The interregnum created by a receding government in Syria forced civilians to act, or risk a spiraling of these types of hostilities. This danger is heightened as the rebellion approaches regions where religious and ethnic minorities are local majorities, such as Swaida, the Mediterranean coast and mountain range, Kurdish majority cities, and Salamiyeh in Hama, and the only answer so far has been for civilian leaders to stem the cycle of violence.
But the introduction of a new element, the jihadist Jabhat Al Nusra in Daraa, has added another layer of complexity to the conflict. In December, Nusra fighters attacked a checkpoint near Swaida but weren’t able to make a clean getaway. Swaida’s pro-regime popular committees, a euphemism for shabiha, killed two Nusra fighters and detained some of its fighters.
Nusra responded by kidnapping 17 people from Swaida including Sheik Abu Khaled Jamal Iz al Din, a respected Druze leader, and refused to release them until its fighters were freed. This YouTube video from Dec. 27 showed the hostages held by Jabhat Al Nusra pleading for Druze religious and tribal leaders, including Sheik Hanaoui, to cut a deal with the group.

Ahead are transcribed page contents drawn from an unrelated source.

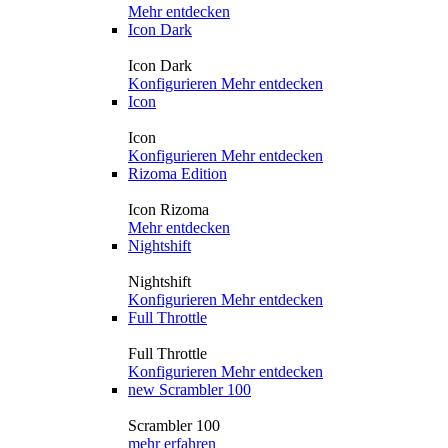
Mehr entdecken
Icon Dark
Icon Dark
Konfigurieren
Mehr entdecken
Icon
Icon
Konfigurieren
Mehr entdecken
Rizoma Edition
Icon Rizoma
Mehr entdecken
Nightshift
Nightshift
Konfigurieren
Mehr entdecken
Full Throttle
Full Throttle
Konfigurieren
Mehr entdecken
new
Scrambler 100
Scrambler 100
mehr erfahren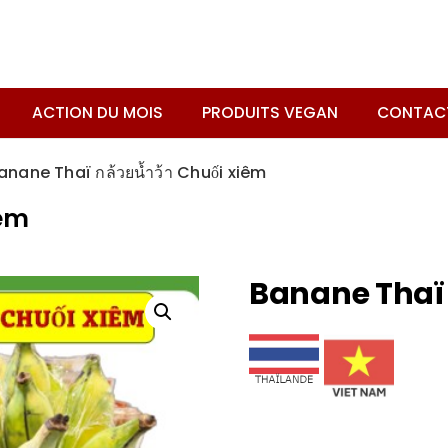
ACTION DU MOIS
PRODUITS VEGAN
CONTAC
anane Thaï กล้วยน้ำว้า Chuối xiêm
iêm
Banane Thaï ก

Sheik Hanaoui said he led a delegation from Swaida and met with four Nusra fighters in Om Walad village in Daraa province. After hours of talks, the delegation came to an agreement with Nusra to release the hostages, Hanaoui said, but added that Nusra then broke the agreement for unknown reasons.
Nusra hasn’t commented on the incident.
“Solving problems between Swaida and Daraa has become difficult. Our mission has gotten more complicated because of Jabhat Al Nusra. They won’t listen to anybody,” said Ayham Haddad, a political activist based in the U.S. and a member of the first mediation committee.
“Jabhat Al Nusra sees the Druze as infidels, therefore they see attacking and kidnapping them as justified,” said Zoabi, the Daraa activist. The group “has no local reference here, and their excommunicating ideology is catastrophic in societies like Syria.”
The tension in Swaida and Daraa could be replicated across the country as the central government recedes and the vacuum is gradually filled by rebel groups, many of whom are jihadists and are unwelcome by minorities in Syria. Minor disputes in such a charged environment could easily mutate into uncontainable sectarian strife, demonstrating the danger of allowing the conflict in Syria to fester.
“For now the sectarian problem is under control, but if it is not solved quickly, it will engulf the entire region,” Zoabi said.